What Is Tenosynovitis?
While commonly linked with Tendonitis, Wrist Tendonitis, Thumb and Finger tendonitis, and having similarities to and responding to the same treatment, it requires some extra specific treatment and care to make the pain go away.
You probably already know what Tendonitis is.
What you will find on every other site out there is that Tenosynovitis is ‘Inflammation of the tendon sheath’, a very painful condition.
While technically true, it doesn't really help you to do anything about it.
That's what this website is for. Effective treatment you can do yourself.
The fact is, Tenosynovitis is a very different animal than Tendonitis. There are many shared factors , and the DYNAMIC very much consists of the same factors, but there are a few specific behaviors that come with tenosynovitis that one needs to be aweare of.
Because it's really the same dynamic, the methods that fail to help Tendonitis also fail to help this even more painful problem.
TRUE: Tenosynovitis is an irritation and inflammation of a tendon sheath.
FALSE: The common prescriptions effectively treat the pain and reverse the problem.
Corticosteriod shots, anti-inflammatories, splints and rest are the common prescriptions.
Corticosteroid shots are prescribed in hopes that the cortisone will knock out the worst of the pain.
Even -if- this works in the short term and you don't get any painful or harmful side effects (like the needle puncturing the tendon sheath, which injures it and increases the intensity and duration of your pain), injections don't reverse the dynamic that caused Tenosynovitis in the first place.
Same thing with Anti-inflammatory medications like Ibuprofen.
Doctors routinely prescribe over the counter and/or prescription strength anti-inflammatories in the hopes that that will do the trick.
I'm usually against splints and rest for Tendonitis related issues, but for Tenosynovitus they can be very helpful in the short term. More on that down the page. Tenosynovitis shares some of the dynamic of Tendonitis, but with Tenosynovitis, the Pain Causing Dynamic that is at work in the entire area also has a laser-like focus on the sheath that the tendon slides through.
Repetitive and strained motion of the tendon through the tendon sheath can irritate the tendon sheath.
When this happens, a Process of Inflammation sets in.
And of course most people keep doing that repetitive motion until the pain is so severe you -have- to stop...
Depends. Some medical sources say 'Anywhere'. Some say something like what I say, that....
Technically one can get it anywhere you have a tendon with a tendon sheath. Not every tendon has a sheath. This shows up primarily in the wrists and hands and ankles and feet.
In ten years of professional practice I have only ever seen it occur in the forearm/wrist/hand area.
Probably because in our culture we are primarily active with our hands in repetitive motion uses, and are mostly sedentary so it doesn't have a chance to show up often in other body areas.
Just like you can get extensor tendonitis and flexor tendonitis, you can get flexor tenosynovitis and/or extensor tenosynovitis.
You can get Tendonitis anywhere there is muscle and tendon connection.
See: What Is Tendonitis?
You can get Tenosynovitus anywhere there is muscle and tendon and tendon sheath.
Protip: Tendonosis may or may not be involved.
Tendonitis pain can hurt. It can even become debilitating.
But it’s got NOTHING on Ten-OW!-synovitis pain!
An acutely irritated, inflamed tendon and/or tendonitis injury hurts.
But when this special kind of inflamed tendon irritation kicks in...look out.
When you move that tendon through the sheath...
...you may know what I mean when I say "It’s a special kind of pain."
And generally, tendonitis aches, then it is a bother, then it hurts, then it goes away, then it hurts again, and worse, and worse.
Tenosynovitis generally comes on FAST, and STRONG.
And it STAYS, unless you do the RIGHT things for it.
A special and potentially crippling variation of Tenosynovitis is Trigger Finger, or 'Stenosing Tenosynovitis'.
Like any dynamic, certain things will help, and certain things will not help.
Here are four things that won't help:
Rest is usually on my list of things that don’t truly help.

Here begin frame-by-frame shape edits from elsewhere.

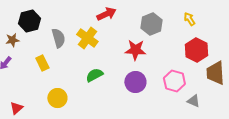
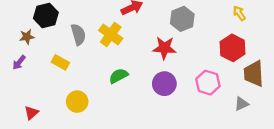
yellow arrow: (189, 19) -> (239, 13), moved
yellow rectangle: (42, 63) -> (60, 62), turned -35
gray triangle: (193, 101) -> (241, 104), moved, turned -48

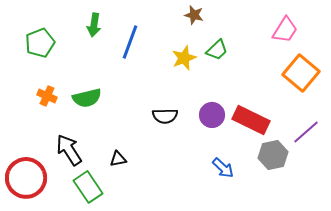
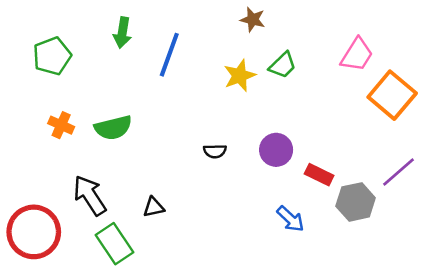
pink trapezoid: (285, 30) -> (357, 55), moved
black semicircle: (165, 116) -> (215, 151), size x0.7
red rectangle: (251, 120) -> (319, 175), moved, size x0.6

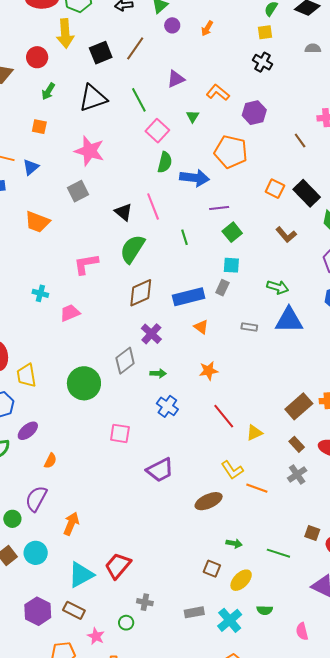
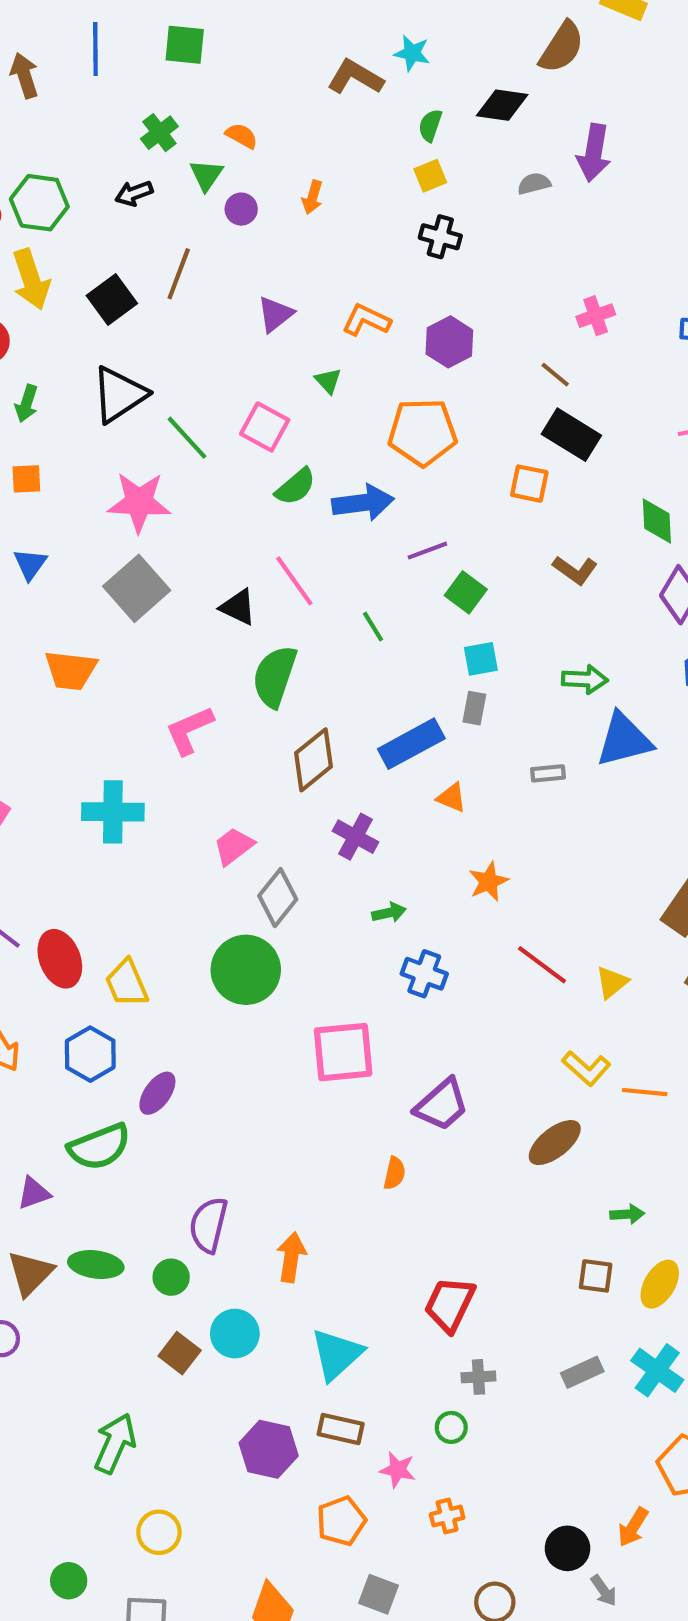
green line: (139, 100) -> (187, 438), moved
green semicircle: (165, 162) -> (295, 487), turned 50
gray square: (78, 191) -> (137, 588), size x1.4
black rectangle: (307, 193) -> (571, 435), moved
cyan cross: (40, 293) -> (113, 812), size x1.8
pink trapezoid: (70, 313) -> (234, 846), moved
gray diamond: (125, 361) -> (278, 898), moved
pink square: (120, 433) -> (343, 1052), size x1.5
orange semicircle: (50, 461) -> (395, 1173), moved
red trapezoid: (118, 566) -> (450, 1304), moved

In this case, it is very VITAL to rest the body part and use it as little as possible. Every time you move the tendon, it aggravates the tendon sheath.
It doesn’t take much aggravation to keep the sheath acutely inflamed. For the short term while you do other beneficial things, immobilization is good.
Splints in general, and Wrist Splints and Wrist Braces for wrists and hands, are USUALLY on my list of methods to avoid. In this case, they are useful to help you immobilize the body part to keep the tendon from aggravating the tendon sheath. But just for the very short term.
Ice and Ice Dipping. It is vital to reduce the acute inflammation that is causing all the severe pain. Learn How To Reduce Inflammation.
Once the inflammation and pain is down to minimal levels you can add in light stretching and massage to make the tight muscles attached to tendon relax and lengthen, thus taking tension off the tendon.